Out of the three real estate themes evaluated in Nyeri, site and service schemes and the commercial sector had a positive outlook, while the residential sector had a neutral outlook, giving the real estate sector in Nyeri an overall positive outlook:
Theme |
Investment Opportunity |
Outlook |
Residential |
There’s an opportunity for investment in stand-alone units for sale, given the low supply, relatively high annual uptake of 23%, and higher yields of 5.6% compared to apartments at 4.5% For apartments, the focus should be on the rental units given the high demand for the same evidenced by the average occupancy rates of approximately 93%. |
Neutral |
Commercial Properties |
The market lacks grade A and B offices, with most offices being in a poor state of repair and lacking facilities such as lifts. This thus presents an investment opportunity for quality commercial buildings supported by the relatively high rental yield of above 10.0% and occupancy rates of above 80%. |
Positive |
Site and service schemes |
Site and service schemes present an investment opportunity in Nyeri, with increased demand for development land as prospective homebuyers prefer to buy land and build their own houses. |
Positive |
Source: Cytonn Research, 2019 |
The detailed report is available online: Nyeri Real Estate Investment Opportunity 2019
APPENDIX: DETAILED PERFROMANCE FOR EACH MARKET SEGMENT
- RESIDENTIAL SECTOR: The residential market recorded an average rental yield of 5.1%, 1.0% points from the 4.1% recorded in 2017, attributed to the 17.0% and 8.0% increase in the monthly rent per square metre and occupancy rates, respectively. Standalone units recorded an average rental yield of 5.6% in 2019, 1.2% points higher than the 4.4% recorded in 2017, attributed to the increase in the monthly rent charged from Kshs 338 per SQM in 2017 to Kshs 378 per SQM, and occupancy rates from 73.0% to 87.0%, as most of the units have been enhanced by the owners before renting them out thus charging a higher rent price.
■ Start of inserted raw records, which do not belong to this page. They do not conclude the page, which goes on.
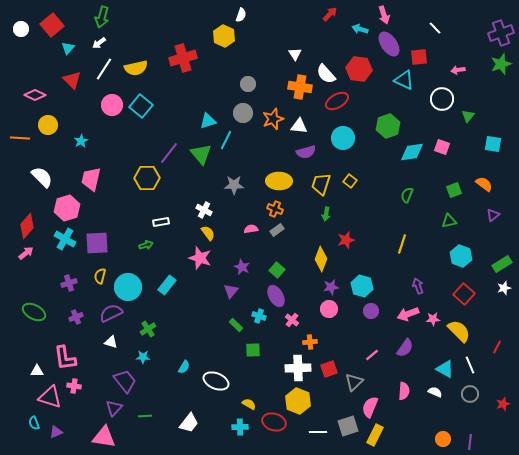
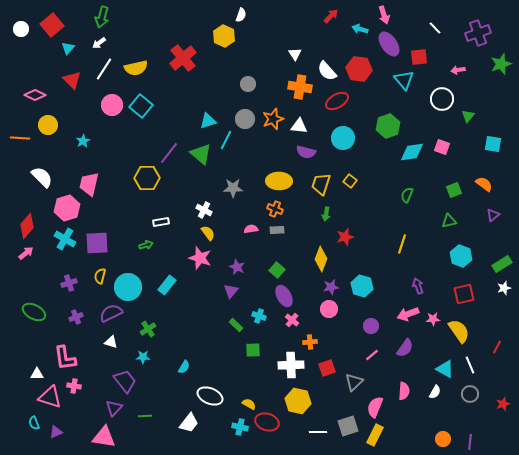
red arrow at (330, 14): moved 1 px right, 2 px down
purple cross at (501, 33): moved 23 px left
red cross at (183, 58): rotated 24 degrees counterclockwise
white semicircle at (326, 74): moved 1 px right, 3 px up
cyan triangle at (404, 80): rotated 25 degrees clockwise
gray circle at (243, 113): moved 2 px right, 6 px down
cyan star at (81, 141): moved 2 px right
purple semicircle at (306, 152): rotated 30 degrees clockwise
green triangle at (201, 154): rotated 10 degrees counterclockwise
pink trapezoid at (91, 179): moved 2 px left, 5 px down
gray star at (234, 185): moved 1 px left, 3 px down
gray rectangle at (277, 230): rotated 32 degrees clockwise
red star at (346, 240): moved 1 px left, 3 px up
purple star at (242, 267): moved 5 px left
red square at (464, 294): rotated 35 degrees clockwise
purple ellipse at (276, 296): moved 8 px right
purple circle at (371, 311): moved 15 px down
yellow semicircle at (459, 331): rotated 10 degrees clockwise
white cross at (298, 368): moved 7 px left, 3 px up
red square at (329, 369): moved 2 px left, 1 px up
white triangle at (37, 371): moved 3 px down
white ellipse at (216, 381): moved 6 px left, 15 px down
white semicircle at (435, 392): rotated 96 degrees clockwise
yellow hexagon at (298, 401): rotated 10 degrees counterclockwise
pink semicircle at (370, 407): moved 5 px right
red ellipse at (274, 422): moved 7 px left
cyan cross at (240, 427): rotated 14 degrees clockwise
On average, the apartments recorded a rental yield of 4.5% in 2019, 0.8% points higher than the 3.7% recorded in 2017, attributed to a 2.0% points increase in occupancy rates from 91% in 2017 to 93% in 2019, and a 21.3% increase in rent per SQM from Kshs 239 to Kshs 290 per SQM,
- COMMERCIAL SECTOR: Commercial properties in the market recorded a 1.4% points decline in rental yield from 13.5% recorded in 2017 to 12.1%, attributed to the decline in occupancy rates from 89% recorded in 2017 to 87% recorded in 2019, resulting from a growing supply of space in the market with some of the new buildings introduced into market in the last 2 years being; the County Mall off Baden Powell’s Road and KDS center along Kimathi Street,
- SITE AND SERVICE SCHEMES: Site and service schemes recorded an average annual capital appreciation of 19.1% in 2019, 1.8% points higher than the 17.3% recorded in 2017, attributable to the growing demand for development land. The most common plots for sale in the market are quarter acre plots and an eighth of an acre plots, whose price ranges from Kshs 0.4 mn to 1.4 mn, and Kshs 2.0 mn to Kshs 4.5 mn, respectively.